Я рассказывал ему об институте. Мы все были ошеломлены импрессионистами и новой живописью, залы которой после многолетнего перерыва открылись в Музее имени Пушкина. Это совпало с его ощущением от открытия щукинского собрания, когда он учился. За публикацию статьи о Матиссе меня, редактора курсовой стенгазеты, исключали из комсомола. «О Матиссе?!» – кричал возмущенный, прибывший в институт секретарь райкома.
По правде сказать, преступление мое было не только в импрессионистах. Посреди всей газеты сверкал золотой трубач, и из его трубы вылетали ноты: «До-ре-ми-до-ре-до!..» Именно так отвечали надоевшим слушателям джазисты той поры – «А иди ты на..!»
В группе у нас был фронтовик Валера, который играл на баяне. Чистый, наивный, заикаясь от контузии, он пришел в партком и расшифровал значение наших нот. Он считал, что партия должна знать это изречение. И кроме этого, в газете было достаточно грехов.
А когда членам партии прочитали письмо, разоблачающее Сталина, Валера вышел бледный и, заикаясь, прошептал нам, беспартийным: «Я Его Имя на пушке танка написал, а он блядью оказался…»
Кумиром моей юности был Пикассо. Замирая, мы смотрели документальный фильм Клузо, где полуголый мэтр фломастером скрещивал листья с голубями и лицами. Думал ли я, сидя в темной аудитории, что через десять лет буду читать свои стихи Пикассо, буду гостить в его мастерской, спать в его кровати и что напророчат мне на его подрамниках взбесившийся лысый шар и вскинутые над ним черные треугольники локтей?..

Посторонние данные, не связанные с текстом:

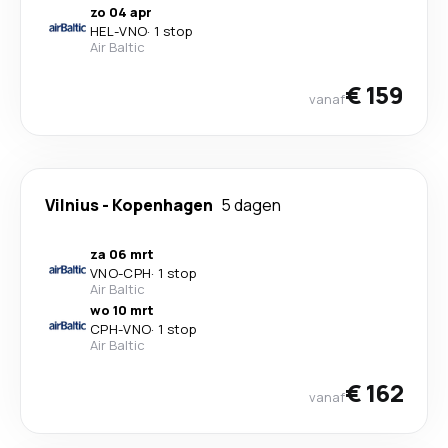
zo 04 apr
HEL
-
VNO
·
1 stop
Air Baltic
€ 159
vanaf
Vilnius
-
Kopenhagen
5 dagen
za 06 mrt
VNO
-
CPH
·
1 stop
Air Baltic
wo 10 mrt
CPH
-
VNO
·
1 stop
Air Baltic
€ 162
vanaf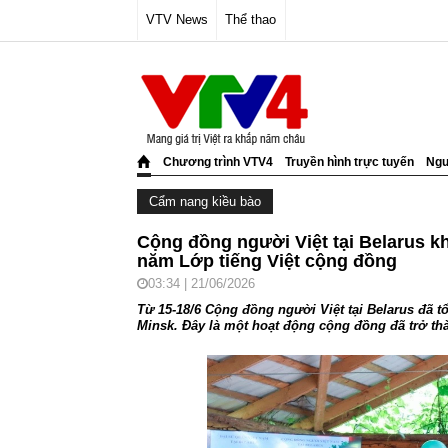
VTV News
Thể thao
Chương trình VTV4
Truyền hình trực tuyến
Ngư
Cẩm nang kiều bào
Cộng đồng người Việt tại Belarus kh
năm Lớp tiếng Việt cộng đồng
03:34 | 21/06/2026
Từ 15-18/6 Cộng đồng người Việt tại Belarus đã tổ
Minsk. Đây là một hoạt động cộng đồng đã trở th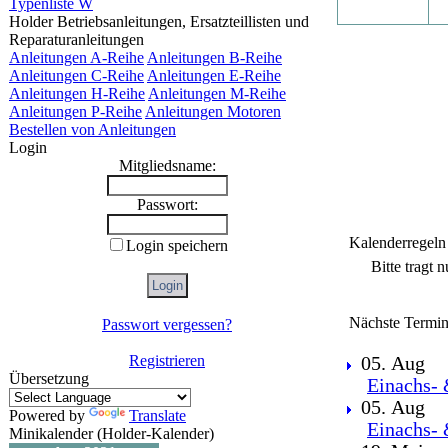
Typenliste W
Holder Betriebsanleitungen, Ersatzteillisten und
Reparaturanleitungen
Anleitungen A-Reihe
Anleitungen B-Reihe
Anleitungen C-Reihe
Anleitungen E-Reihe
Anleitungen H-Reihe
Anleitungen M-Reihe
Anleitungen P-Reihe
Anleitungen Motoren
Bestellen von Anleitungen
Login
Mitgliedsname:
Passwort:
Kalenderregeln
Login speichern
Bitte tragt 
Nächste Termin
Passwort vergessen?
Registrieren
05. Aug
Übersetzung
Einachs- 
05. Aug
Powered by
Translate
Einachs- 
Minikalender (Holder-Kalender)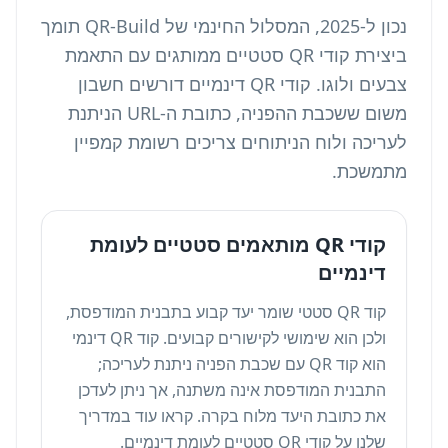
נכון ל-2025, המסלול החינמי של QR-Build תומך
ביצירת קודי QR סטטיים ממותגים עם התאמת
צבעים ולוגו. קודי QR דינמיים דורשים חשבון
משום ששכבת ההפניה, כתובת ה-URL הניתנת
לעריכה ולוח הניתוחים צריכים רשומת קמפיין
מתמשכת.
קודי QR מותאמים סטטיים לעומת
דינמיים
קוד QR סטטי שומר יעד קבוע בתבנית המודפסת,
ולכן הוא שימושי לקישורים קבועים. קוד QR דינמי
הוא קוד QR עם שכבת הפניה ניתנת לעריכה;
התבנית המודפסת אינה משתנה, אך ניתן לעדכן
את כתובת היעד מלוח בקרה. קראו עוד במדריך
שלנו על
קודי QR סטטיים לעומת דינמיים
.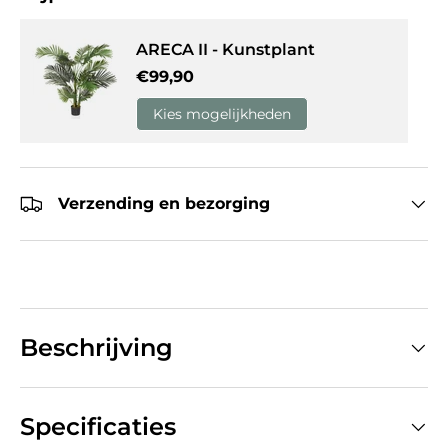
ARECA II - Kunstplant
Reguliere prijs
€99,90
Kies mogelijkheden
Verzending en bezorging
Beschrijving
Specificaties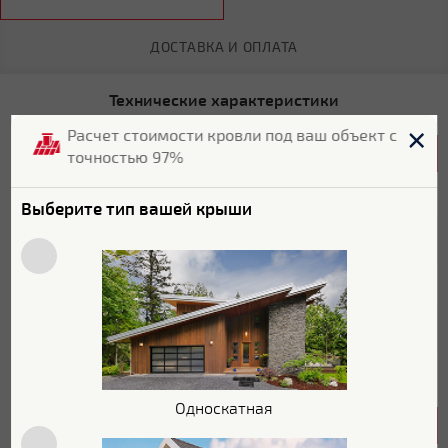
ДОСТАВКА И ОПЛАТА
Технические характеристики
Расчет стоимости кровли под ваш объект с
Общие характеристики
точностью 97%
Бренд
Grand Line
Выберите тип вашей крыши
Страна бренда
Россия
Длина
4000 мм
Ширина
20 мм
Тип
Уплотнители для кровли
Односкатная
Основные характеристики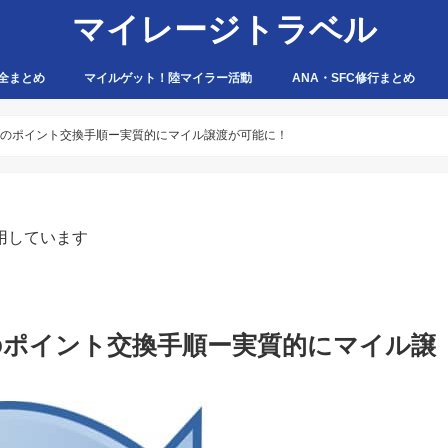
マイレージトラベル
全まとめ
マイルゲット！陸マイラー活動
ANA・SFC修行まとめ
ハピタス
ちょびリッチ
ポイントタウン
ゲットマネー
ポニー
げん玉
モッピー
アマゾン
へのポイント交換手順ー実質的にマイル譲渡が可能に！
用しています
ポイント交換手順ー実質的にマイル譲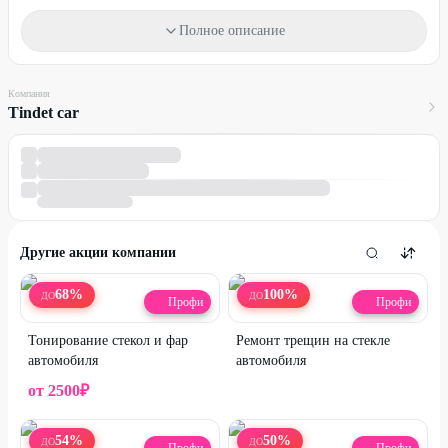
Наличие пленки уточняйте по телефону, указанному в
Полное описание
промокоде.
Минивэны и грузовики в акции не участвуют.
Компания
Один промокод действует на один автомобиль.
Tindet car
Промокод можно использовать неограниченное количество раз.
Дополнительная информация по телефону:
+7 (904) 163-25-60
Для получения скидки предъявите промокод.
Стоимость оплачивается на месте.
Другие акции компании
Промокод не суммируется с другими действующими
предложениями автосервиса.
68
%
100
%
ДО
ДО
Профи
Профи
Тонирование стекол и фар
Ремонт трещин на стекле
автомобиля
автомобиля
от
2500
₽
54
%
50
%
ДО
ДО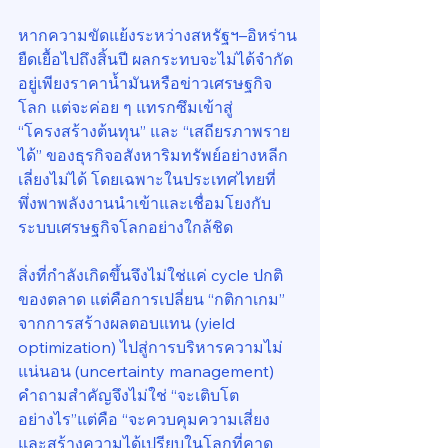
หากความขัดแย้งระหว่างสหรัฐฯ–อิหร่าน
ยืดเยื้อไปถึงสิ้นปี ผลกระทบจะไม่ได้จำกัด
อยู่เพียงราคาน้ำมันหรือข่าวเศรษฐกิจ
โลก แต่จะค่อย ๆ แทรกซึมเข้าสู่ 
“โครงสร้างต้นทุน” และ “เสถียรภาพราย
ได้” ของธุรกิจอสังหาริมทรัพย์อย่างหลีก
เลี่ยงไม่ได้ โดยเฉพาะในประเทศไทยที่
พึ่งพาพลังงานนำเข้าและเชื่อมโยงกับ
ระบบเศรษฐกิจโลกอย่างใกล้ชิด
สิ่งที่กำลังเกิดขึ้นจึงไม่ใช่แค่ cycle ปกติ
ของตลาด แต่คือการเปลี่ยน “กติกาเกม” 
จากการสร้างผลตอบแทน (yield 
optimization) ไปสู่การบริหารความไม่
แน่นอน (uncertainty management)
คำถามสำคัญจึงไม่ใช่ “จะเติบโต
อย่างไร”แต่คือ “จะควบคุมความเสี่ยง 
และสร้างความได้เปรียบในโลกที่คาด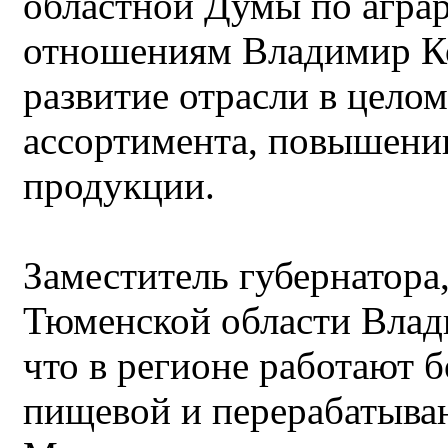
областной Думы по агра
отношениям Владимир Ко
развитие отрасли в цело
ассортимента, повышению
продукции.
Заместитель губернатора
Тюменской области Влад
что в регионе работают 
пищевой и перерабатыв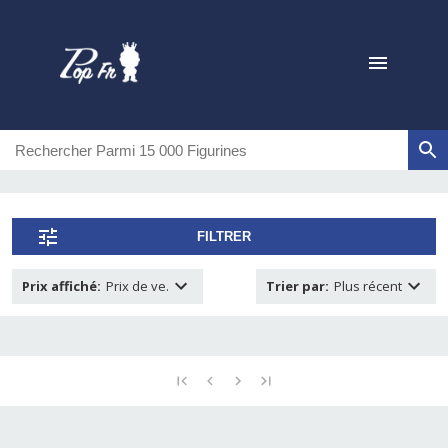
FILTRER
Prix affiché
:
Prix de ve.
Trier par
:
Plus récent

«Как ваш проект?» – записан у меня в дневнике пастернаковский вопрос. Расспрашивая о моем житье-бытье, он как бы возвращался туда, к началу начал.
Окликая детские свои музыкальные сочинения, как бы вспомнив сказанные ему Скрябиным слова о вреде импровизации, он возвращается к своей ранней «Импровизации», вы помните?

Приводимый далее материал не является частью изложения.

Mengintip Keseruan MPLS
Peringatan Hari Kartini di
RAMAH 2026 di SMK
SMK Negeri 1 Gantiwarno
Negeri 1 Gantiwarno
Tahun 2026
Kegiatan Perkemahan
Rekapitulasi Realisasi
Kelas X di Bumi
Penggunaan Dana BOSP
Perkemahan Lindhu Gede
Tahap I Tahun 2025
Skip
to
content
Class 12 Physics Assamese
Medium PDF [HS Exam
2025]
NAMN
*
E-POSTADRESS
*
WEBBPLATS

Может быть, как в его щемящем «пью горечь тубероз», в музыке этой, в этом «люблю вас» ему послышалась северянинская мелодия? Он молодел, когда говорил о Северянине. Рассказывал, как они юными, с Бобровым кажется, пришли брать автограф к Северянину. Их попросили подождать в комнате. На диване лежала книга лицом вниз. Что читает мэтр? Рискнули перевернуть. Оказалось – «Правила хорошего тона».
Много лет спустя директор казино «Цезарь Палас» в Лас-Вегасе, рослый выходец из Эстонии, коротко знавший Северянина, утешая меня после проигрыша, покажет тетрадь стихов, принадлежавшую его жене, вероятно, возлюбленной поэта, исписанную фиолетовым выцветшим почерком Северянина, с дрожащим нажимом, таким нелепо трепетным в век шариковых авторучек.
Расплывшаяся, дрогнувшая буковка «х», когда-то прихлопнутая страницами, выцвела, похожая на засушенный между листами лиловато-прозрачный крестик сирени, увы, опять не пятипалый…
В игровом отеле «Цезарь Палас» нет часов, нет и окон, по которым можно бы понять время суток. Прельстительные официантки, одетые в золотые римские тоги, вкрадчиво спрашивают вас: «Сэр, у вас что сейчас – завтрак, обед или, может быть, ужин?»
Жил наш эстонец на ранчо в нескольких милях от Лас-Вегаса. С его дочкой мы играли «в автомат». Она становилась по-матросски, подымала руку, изображая игорный автомат. Я всовывал ей в рот монетку, дергал за руку, из нее сыпался монетный дождь.
Пустой, без гроша в кармане я ходил с запредельным эстонцем по настилу за зеркальным куполом игрального зала. Зеркало было особое. Сквозь него нам, как Мефистофелю с Фаустом, была видна игровая панорама, толпились лысины и смокинги. За руками крупье следили специальные телекамеры. За нами стояли охранники с автоматами.
Так я впервые познал страсть игры под аккомпанемент северянинской мелодии. Сначала, как и в жизни, мне баснословно везло, потом, конечно, все проиграл, все свои гонорары – друзья Алена прилетели и выкупили меня из Лас-Вегаса.
Гигант-эстонец и его дочка махали мне с летного поля.
– Слышала, в Таллине открылось первое ночное казино? У тебя паспорт с собой?
Мы полетели к джинсовому морю. В чем были – в чесучовых белых прикидах. В Таллине шел ливень. В гостинице нам как оккупантам не дали места. Мелочи! Зато мы купили билеты на полуночное открытие казино.
Оставалось девять часов помокнуть. Сквозь облипший шелк просвечивал твой розовый позвоночник. Вдруг среди ливня меня окликнули. Боже мой! Это был Ян Гросс, поэт, переведший мою книгу, знакомый мне по Москве.